== Data provided ==
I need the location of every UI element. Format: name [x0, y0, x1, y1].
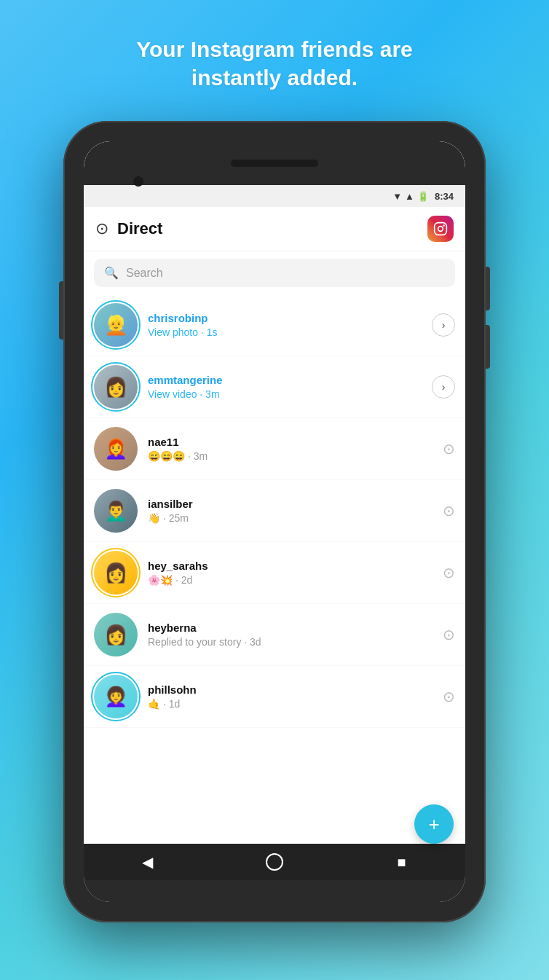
camera-action-icon[interactable]: ⊙ [443, 502, 455, 520]
status-bar: ▼ ▲ 🔋 8:34 [84, 185, 465, 207]
avatar-wrap: 👩‍🦰 [94, 427, 138, 471]
status-time: 8:34 [435, 191, 454, 202]
status-icons: ▼ ▲ 🔋 8:34 [392, 191, 454, 202]
avatar: 👱 [94, 303, 138, 347]
bottom-navigation: ◀ ■ [84, 844, 465, 880]
view-action-button[interactable]: › [432, 313, 455, 337]
camera-action-icon[interactable]: ⊙ [443, 688, 455, 705]
chevron-right-icon: › [442, 319, 446, 331]
message-preview: 🌸💥 · 2d [148, 574, 443, 586]
camera-action-icon[interactable]: ⊙ [443, 440, 455, 458]
camera-action-icon[interactable]: ⊙ [443, 564, 455, 581]
avatar-wrap: 👩 [94, 365, 138, 409]
camera-action-icon[interactable]: ⊙ [443, 626, 455, 643]
username: emmtangerine [148, 374, 432, 386]
search-placeholder: Search [126, 267, 163, 280]
speaker-bar [231, 160, 318, 167]
svg-point-2 [443, 224, 445, 227]
camera-button[interactable]: ⊙ [95, 219, 108, 238]
list-item[interactable]: 👩 heyberna Replied to your story · 3d ⊙ [84, 604, 465, 666]
message-info: hey_sarahs 🌸💥 · 2d [148, 560, 443, 586]
avatar-wrap: 👱 [94, 303, 138, 347]
message-info: nae11 😄😄😄 · 3m [148, 436, 443, 462]
phone-mockup: ▼ ▲ 🔋 8:34 ⊙ Direct [63, 121, 486, 922]
username: chrisrobinp [148, 312, 432, 324]
avatar-wrap: 👩‍🦱 [94, 675, 138, 718]
username: hey_sarahs [148, 560, 443, 572]
message-preview: Replied to your story · 3d [148, 636, 443, 648]
username: iansilber [148, 498, 443, 510]
search-icon: 🔍 [104, 266, 119, 280]
message-preview: 🤙 · 1d [148, 698, 443, 710]
recents-button[interactable]: ■ [384, 847, 420, 877]
list-item[interactable]: 👩 hey_sarahs 🌸💥 · 2d ⊙ [84, 542, 465, 604]
message-info: heyberna Replied to your story · 3d [148, 622, 443, 648]
avatar: 👩‍🦱 [94, 675, 138, 718]
message-preview: 👋 · 25m [148, 512, 443, 524]
plus-icon: + [428, 813, 439, 836]
top-bezel [84, 141, 465, 185]
avatar: 👩 [94, 613, 138, 656]
battery-icon: 🔋 [417, 191, 429, 202]
view-action-button[interactable]: › [432, 375, 455, 399]
list-item[interactable]: 👨‍🦱 iansilber 👋 · 25m ⊙ [84, 480, 465, 542]
message-info: phillsohn 🤙 · 1d [148, 683, 443, 710]
compose-fab-button[interactable]: + [414, 804, 454, 844]
message-info: chrisrobinp View photo · 1s [148, 312, 432, 338]
front-camera [133, 176, 143, 187]
bottom-bezel [84, 880, 465, 902]
message-preview: View photo · 1s [148, 326, 432, 338]
signal-icon: ▲ [405, 191, 414, 202]
avatar: 👩 [94, 365, 138, 409]
phone-screen: ▼ ▲ 🔋 8:34 ⊙ Direct [84, 141, 465, 902]
avatar: 👨‍🦱 [94, 489, 138, 533]
volume-button [486, 325, 490, 369]
avatar-wrap: 👩 [94, 613, 138, 656]
chevron-right-icon: › [442, 381, 446, 393]
headline: Your Instagram friends are instantly add… [92, 0, 457, 121]
wifi-icon: ▼ [392, 191, 402, 202]
message-preview: 😄😄😄 · 3m [148, 450, 443, 462]
list-item[interactable]: 👱 chrisrobinp View photo · 1s › [84, 294, 465, 356]
message-info: emmtangerine View video · 3m [148, 374, 432, 400]
list-item[interactable]: 👩‍🦱 phillsohn 🤙 · 1d ⊙ [84, 666, 465, 728]
home-button[interactable] [256, 847, 293, 877]
headline-line2: instantly added. [191, 66, 358, 90]
message-info: iansilber 👋 · 25m [148, 498, 443, 524]
avatar-wrap: 👩 [94, 551, 138, 595]
instagram-button[interactable] [427, 216, 454, 242]
recents-icon: ■ [398, 854, 406, 871]
list-item[interactable]: 👩 emmtangerine View video · 3m › [84, 356, 465, 418]
home-icon [266, 853, 283, 871]
app-header: ⊙ Direct [84, 207, 465, 251]
list-item[interactable]: 👩‍🦰 nae11 😄😄😄 · 3m ⊙ [84, 418, 465, 480]
username: phillsohn [148, 683, 443, 696]
headline-line1: Your Instagram friends are [136, 37, 413, 61]
app-title: Direct [117, 219, 427, 238]
app-content: ⊙ Direct 🔍 Search [84, 207, 465, 844]
volume-left-button [59, 281, 63, 340]
message-preview: View video · 3m [148, 388, 432, 400]
avatar: 👩 [94, 551, 138, 595]
search-bar[interactable]: 🔍 Search [94, 259, 455, 287]
back-button[interactable]: ◀ [129, 847, 165, 877]
back-icon: ◀ [142, 853, 153, 871]
avatar: 👩‍🦰 [94, 427, 138, 471]
message-list: 👱 chrisrobinp View photo · 1s › [84, 294, 465, 844]
avatar-wrap: 👨‍🦱 [94, 489, 138, 533]
svg-point-1 [438, 227, 443, 232]
power-button [486, 267, 490, 310]
username: heyberna [148, 622, 443, 634]
username: nae11 [148, 436, 443, 448]
svg-rect-0 [435, 223, 447, 235]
===
# Task description:
Among the lines above, find each one containing the string "chevron" and copy it.

# Result:
chevron-right-icon: › [442, 319, 446, 331]
chevron-right-icon: › [442, 381, 446, 393]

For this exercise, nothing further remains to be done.